I reported in the last Newsletter (MNL 58:84) that nec3 and nec*-493 were non-allelic. However, in the same issue, Shadley and Weber (MNL 58:160) reported that nec*-493 is allelic to nec*-409 (nec*-409 is the original lab designation of nec3). In order to verify my allelism test, I planted 30 seeds from the ear of the F1 between two plants, each heterozygous for one of the necrotic mutants. The resulting 27 plants were selfed and 24 ears were recovered. Approximately 100 seeds from each ear were planted in the sandbench and the necrotic seedlings were scored. Out of the 24 ears, 5 segregated all normal seedlings, 12 segregated 3 normal: 1 necrotic seedlings, and 7 segregated 1 normal:1 necrotic seedling. The 1:2:1 ratio of the above types of segregating ears and the 1:1 necrotic-seedling segregating ears verify that the original ear had a genotype of (+ nec3)/(nec*-493 +) and that nec3 and nec*-493 are nonallelic. As reported, both mutants are linked to a2 and btl on 5S. The order and exact map distances are not known and may prove difficult to ascertain with two identical lethal mutants.

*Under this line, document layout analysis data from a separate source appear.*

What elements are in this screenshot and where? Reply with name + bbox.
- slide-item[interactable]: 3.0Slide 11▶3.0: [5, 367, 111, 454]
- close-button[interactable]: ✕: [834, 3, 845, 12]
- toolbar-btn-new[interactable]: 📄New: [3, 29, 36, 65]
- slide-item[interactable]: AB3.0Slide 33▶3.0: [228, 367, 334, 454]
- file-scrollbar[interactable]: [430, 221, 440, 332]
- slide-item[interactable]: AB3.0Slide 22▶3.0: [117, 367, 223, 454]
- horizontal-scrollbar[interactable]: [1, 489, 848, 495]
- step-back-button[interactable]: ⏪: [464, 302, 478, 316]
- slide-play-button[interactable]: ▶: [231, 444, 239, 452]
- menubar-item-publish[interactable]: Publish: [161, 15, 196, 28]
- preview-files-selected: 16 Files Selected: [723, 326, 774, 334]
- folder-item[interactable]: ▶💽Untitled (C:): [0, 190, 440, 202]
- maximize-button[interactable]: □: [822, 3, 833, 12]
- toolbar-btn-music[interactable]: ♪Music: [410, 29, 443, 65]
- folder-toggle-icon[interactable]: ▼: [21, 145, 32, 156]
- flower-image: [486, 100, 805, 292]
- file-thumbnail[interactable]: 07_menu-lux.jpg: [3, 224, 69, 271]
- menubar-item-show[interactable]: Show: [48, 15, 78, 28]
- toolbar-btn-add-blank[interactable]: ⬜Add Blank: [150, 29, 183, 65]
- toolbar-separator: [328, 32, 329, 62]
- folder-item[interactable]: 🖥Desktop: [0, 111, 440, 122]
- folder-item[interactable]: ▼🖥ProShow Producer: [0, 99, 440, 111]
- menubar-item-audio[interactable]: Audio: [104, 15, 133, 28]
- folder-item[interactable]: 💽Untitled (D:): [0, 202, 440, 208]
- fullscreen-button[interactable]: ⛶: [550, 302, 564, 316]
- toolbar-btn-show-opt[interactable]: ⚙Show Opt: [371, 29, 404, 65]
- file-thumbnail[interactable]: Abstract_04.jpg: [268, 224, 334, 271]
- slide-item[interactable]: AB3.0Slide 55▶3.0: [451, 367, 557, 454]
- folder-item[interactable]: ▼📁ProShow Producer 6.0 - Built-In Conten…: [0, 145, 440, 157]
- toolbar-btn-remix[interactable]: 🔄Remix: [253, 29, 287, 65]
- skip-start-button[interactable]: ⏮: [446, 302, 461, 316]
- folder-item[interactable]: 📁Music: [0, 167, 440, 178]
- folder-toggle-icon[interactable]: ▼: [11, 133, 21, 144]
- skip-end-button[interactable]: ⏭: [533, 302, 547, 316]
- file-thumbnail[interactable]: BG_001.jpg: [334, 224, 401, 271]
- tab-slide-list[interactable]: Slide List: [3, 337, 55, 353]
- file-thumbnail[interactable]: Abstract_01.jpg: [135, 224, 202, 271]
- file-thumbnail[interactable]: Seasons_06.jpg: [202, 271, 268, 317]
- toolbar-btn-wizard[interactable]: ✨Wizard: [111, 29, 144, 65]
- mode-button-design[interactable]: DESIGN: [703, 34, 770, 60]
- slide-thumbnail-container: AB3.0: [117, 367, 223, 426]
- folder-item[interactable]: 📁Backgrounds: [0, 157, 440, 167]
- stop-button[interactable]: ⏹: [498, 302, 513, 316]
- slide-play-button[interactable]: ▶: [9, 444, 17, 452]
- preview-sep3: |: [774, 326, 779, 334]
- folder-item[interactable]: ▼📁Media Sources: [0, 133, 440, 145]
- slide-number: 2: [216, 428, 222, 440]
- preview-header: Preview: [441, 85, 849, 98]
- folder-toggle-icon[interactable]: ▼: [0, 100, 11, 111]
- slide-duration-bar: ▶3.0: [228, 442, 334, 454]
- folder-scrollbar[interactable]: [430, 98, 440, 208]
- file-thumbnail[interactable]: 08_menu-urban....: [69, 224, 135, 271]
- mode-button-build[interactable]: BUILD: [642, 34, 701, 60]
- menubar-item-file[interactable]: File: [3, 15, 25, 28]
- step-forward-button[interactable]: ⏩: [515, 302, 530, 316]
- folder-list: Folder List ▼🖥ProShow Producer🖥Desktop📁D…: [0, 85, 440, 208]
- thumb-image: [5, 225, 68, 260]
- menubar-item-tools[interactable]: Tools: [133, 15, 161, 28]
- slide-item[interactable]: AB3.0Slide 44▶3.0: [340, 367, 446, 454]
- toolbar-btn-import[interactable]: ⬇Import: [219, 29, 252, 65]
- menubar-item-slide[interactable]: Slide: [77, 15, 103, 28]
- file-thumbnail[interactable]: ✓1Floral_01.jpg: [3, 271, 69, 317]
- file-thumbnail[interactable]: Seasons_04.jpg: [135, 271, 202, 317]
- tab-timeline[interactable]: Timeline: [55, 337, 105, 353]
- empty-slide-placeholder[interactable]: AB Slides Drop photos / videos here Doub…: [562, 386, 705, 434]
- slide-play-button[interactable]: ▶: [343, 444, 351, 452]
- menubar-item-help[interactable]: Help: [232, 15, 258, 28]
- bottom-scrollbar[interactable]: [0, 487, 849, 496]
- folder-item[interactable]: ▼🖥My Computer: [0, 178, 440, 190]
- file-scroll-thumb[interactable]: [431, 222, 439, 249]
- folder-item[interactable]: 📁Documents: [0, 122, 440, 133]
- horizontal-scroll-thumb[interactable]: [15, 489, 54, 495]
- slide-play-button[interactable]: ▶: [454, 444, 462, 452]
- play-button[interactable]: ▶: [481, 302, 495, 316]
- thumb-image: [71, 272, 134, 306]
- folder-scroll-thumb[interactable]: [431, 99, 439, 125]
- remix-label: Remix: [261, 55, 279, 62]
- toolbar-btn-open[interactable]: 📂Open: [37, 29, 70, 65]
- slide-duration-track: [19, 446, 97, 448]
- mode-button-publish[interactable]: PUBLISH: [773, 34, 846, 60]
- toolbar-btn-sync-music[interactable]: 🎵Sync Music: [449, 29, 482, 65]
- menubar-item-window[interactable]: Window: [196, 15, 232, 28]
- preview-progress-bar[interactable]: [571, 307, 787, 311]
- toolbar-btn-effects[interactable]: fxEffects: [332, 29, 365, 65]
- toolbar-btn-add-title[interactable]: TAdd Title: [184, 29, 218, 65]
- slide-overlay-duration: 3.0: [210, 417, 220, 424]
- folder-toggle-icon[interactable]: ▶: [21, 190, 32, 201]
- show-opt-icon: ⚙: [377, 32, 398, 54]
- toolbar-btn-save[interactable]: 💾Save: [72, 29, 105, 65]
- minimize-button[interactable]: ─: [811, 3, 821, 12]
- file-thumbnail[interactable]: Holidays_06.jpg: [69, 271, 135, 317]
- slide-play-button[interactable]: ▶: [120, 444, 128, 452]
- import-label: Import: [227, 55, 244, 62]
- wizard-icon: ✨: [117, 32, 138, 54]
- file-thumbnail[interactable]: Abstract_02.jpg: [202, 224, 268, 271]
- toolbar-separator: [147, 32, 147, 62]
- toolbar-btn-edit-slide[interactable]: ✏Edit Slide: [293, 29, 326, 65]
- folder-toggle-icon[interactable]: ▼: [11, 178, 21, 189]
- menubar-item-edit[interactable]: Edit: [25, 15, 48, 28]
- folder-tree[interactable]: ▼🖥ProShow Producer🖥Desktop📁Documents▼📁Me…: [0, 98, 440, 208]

The story could end here; however, a second plant
phenotype was seen in this study which is intriguing at best. Eleven of
the above 24 ears also segregated for necrotic-banded seedlings. These
seedlings have a single necrotic band or patch (approx. 1-2 cm wide) on
the first three leaves. The band appears to have formed at the same time
on all leaves in that it was located in the middle of the first leaf, close
to the tip on the second and at the tip on the third. All ears segregating
for necrotic bands also segregated for necrotic seedlings. The exact numbers
are shown below.
|All normal + nec-banded||0|
|3: 1 nec||5|
|3:1 nec + nec-banded||7|
|1:1 nec + nec-banded||4|
From previous families, I had an indication that
the necrotic-banding was linked to nec3 and these data support the idea
that only one of the necrotic mutants is involved. I thought it might be
possible that nec3 was a semi-dominant or there was a dominant modifier
affecting nec3, such that +/nec3 resulted in the necrotic-banded phenotype.

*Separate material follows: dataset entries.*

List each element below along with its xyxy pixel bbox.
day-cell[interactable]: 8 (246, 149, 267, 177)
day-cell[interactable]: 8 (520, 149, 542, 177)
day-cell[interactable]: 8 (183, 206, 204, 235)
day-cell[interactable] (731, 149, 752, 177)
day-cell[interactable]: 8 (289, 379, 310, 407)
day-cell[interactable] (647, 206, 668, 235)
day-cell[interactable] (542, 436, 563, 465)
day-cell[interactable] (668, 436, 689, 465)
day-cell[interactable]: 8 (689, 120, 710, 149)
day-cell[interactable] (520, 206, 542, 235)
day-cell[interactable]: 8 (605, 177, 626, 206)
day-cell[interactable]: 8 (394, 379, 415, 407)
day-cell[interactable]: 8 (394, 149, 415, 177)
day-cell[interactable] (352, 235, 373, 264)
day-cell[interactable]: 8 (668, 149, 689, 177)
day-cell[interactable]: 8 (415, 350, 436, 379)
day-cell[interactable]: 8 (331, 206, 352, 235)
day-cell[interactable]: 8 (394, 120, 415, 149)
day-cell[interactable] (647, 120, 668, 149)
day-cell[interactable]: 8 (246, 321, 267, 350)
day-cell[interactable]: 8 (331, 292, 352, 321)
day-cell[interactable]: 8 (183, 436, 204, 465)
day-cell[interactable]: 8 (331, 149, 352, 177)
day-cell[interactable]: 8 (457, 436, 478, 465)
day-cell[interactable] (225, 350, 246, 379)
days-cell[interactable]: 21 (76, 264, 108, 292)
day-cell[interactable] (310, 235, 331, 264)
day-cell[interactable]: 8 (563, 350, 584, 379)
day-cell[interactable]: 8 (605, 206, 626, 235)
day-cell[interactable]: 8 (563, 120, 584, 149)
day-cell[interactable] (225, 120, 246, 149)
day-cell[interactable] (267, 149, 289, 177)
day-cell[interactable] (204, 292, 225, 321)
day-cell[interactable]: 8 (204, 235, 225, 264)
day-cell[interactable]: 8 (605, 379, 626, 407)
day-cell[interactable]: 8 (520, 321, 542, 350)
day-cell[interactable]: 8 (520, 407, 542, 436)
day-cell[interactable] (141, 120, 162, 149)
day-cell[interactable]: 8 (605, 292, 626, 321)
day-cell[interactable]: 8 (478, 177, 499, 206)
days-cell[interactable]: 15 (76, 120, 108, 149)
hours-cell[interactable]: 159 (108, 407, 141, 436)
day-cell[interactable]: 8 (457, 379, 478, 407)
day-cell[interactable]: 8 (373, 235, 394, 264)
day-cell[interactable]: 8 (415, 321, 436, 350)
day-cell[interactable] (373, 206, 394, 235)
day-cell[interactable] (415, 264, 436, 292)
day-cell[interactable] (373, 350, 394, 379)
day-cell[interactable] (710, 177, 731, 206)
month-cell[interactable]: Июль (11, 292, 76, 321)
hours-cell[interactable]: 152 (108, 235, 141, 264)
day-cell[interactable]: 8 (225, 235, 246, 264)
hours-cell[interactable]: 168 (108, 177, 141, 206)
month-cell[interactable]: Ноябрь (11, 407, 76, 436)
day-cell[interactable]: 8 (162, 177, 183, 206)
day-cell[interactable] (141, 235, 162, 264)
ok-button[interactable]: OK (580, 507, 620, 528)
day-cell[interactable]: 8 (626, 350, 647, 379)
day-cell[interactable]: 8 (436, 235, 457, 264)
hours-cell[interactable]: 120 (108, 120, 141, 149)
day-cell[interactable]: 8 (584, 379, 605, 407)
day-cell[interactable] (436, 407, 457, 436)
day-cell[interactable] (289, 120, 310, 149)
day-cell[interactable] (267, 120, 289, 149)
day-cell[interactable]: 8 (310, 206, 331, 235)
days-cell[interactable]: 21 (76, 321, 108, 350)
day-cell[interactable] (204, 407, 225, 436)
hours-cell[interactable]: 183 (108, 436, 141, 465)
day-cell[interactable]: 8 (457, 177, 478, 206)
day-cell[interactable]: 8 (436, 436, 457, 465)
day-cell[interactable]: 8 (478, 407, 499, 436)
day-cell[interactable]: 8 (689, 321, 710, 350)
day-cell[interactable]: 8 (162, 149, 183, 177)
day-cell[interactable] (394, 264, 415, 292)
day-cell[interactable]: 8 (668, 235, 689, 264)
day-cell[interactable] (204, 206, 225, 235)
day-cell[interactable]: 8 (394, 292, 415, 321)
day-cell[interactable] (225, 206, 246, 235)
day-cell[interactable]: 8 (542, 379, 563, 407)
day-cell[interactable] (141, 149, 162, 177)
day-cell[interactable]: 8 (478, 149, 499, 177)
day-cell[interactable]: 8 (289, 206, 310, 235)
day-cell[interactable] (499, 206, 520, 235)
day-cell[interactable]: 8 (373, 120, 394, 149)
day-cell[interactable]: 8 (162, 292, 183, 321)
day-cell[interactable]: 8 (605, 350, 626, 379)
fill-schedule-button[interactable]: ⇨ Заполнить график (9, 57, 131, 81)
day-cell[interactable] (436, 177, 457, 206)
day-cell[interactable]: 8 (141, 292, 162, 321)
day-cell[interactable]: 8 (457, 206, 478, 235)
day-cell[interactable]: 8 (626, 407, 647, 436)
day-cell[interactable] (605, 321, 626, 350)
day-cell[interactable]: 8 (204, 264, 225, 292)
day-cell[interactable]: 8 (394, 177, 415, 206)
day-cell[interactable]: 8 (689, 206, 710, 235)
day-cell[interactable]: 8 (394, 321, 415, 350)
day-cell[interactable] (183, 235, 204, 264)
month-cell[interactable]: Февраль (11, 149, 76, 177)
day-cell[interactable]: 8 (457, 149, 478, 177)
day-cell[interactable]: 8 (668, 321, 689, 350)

Unfortunately, the segregation data presented below do not really support
|Segregation of 3 normal : 1 necrotic ears|
|Segregation of 1 normal : 1 necrotic ears|
All but the last ear of the 3:1 ears fits a 1:2:1 ratio, which is in line with nec3 being a semi-dominant (but why are only 4/7 1:1 ears segregating necrotic-banded and the presence of normal seedlings in the 1:1 ears?) or a linked heterozygous dominant modifier of nec3 or unlinked homozygous dominant modifier (but again why the segregation in the 1:1 ears?). The 1:1 ears fit a 1:3:4 ratio as expected for a double heterozygote of linked necrotic genes and an unlinked heterozygous dominant modifier. However, this is in conflict with the 3:1 ear data. I have tried several additional schemes, but none appear to satisfy all the data. My plan is simply to outcross a necrotic-banded plant in an attempt to study the linkage of the "modifier" and nec3. According to Coe (pers. comm.), 5S has often given unusual segregation ratios and this certainly fits that picture.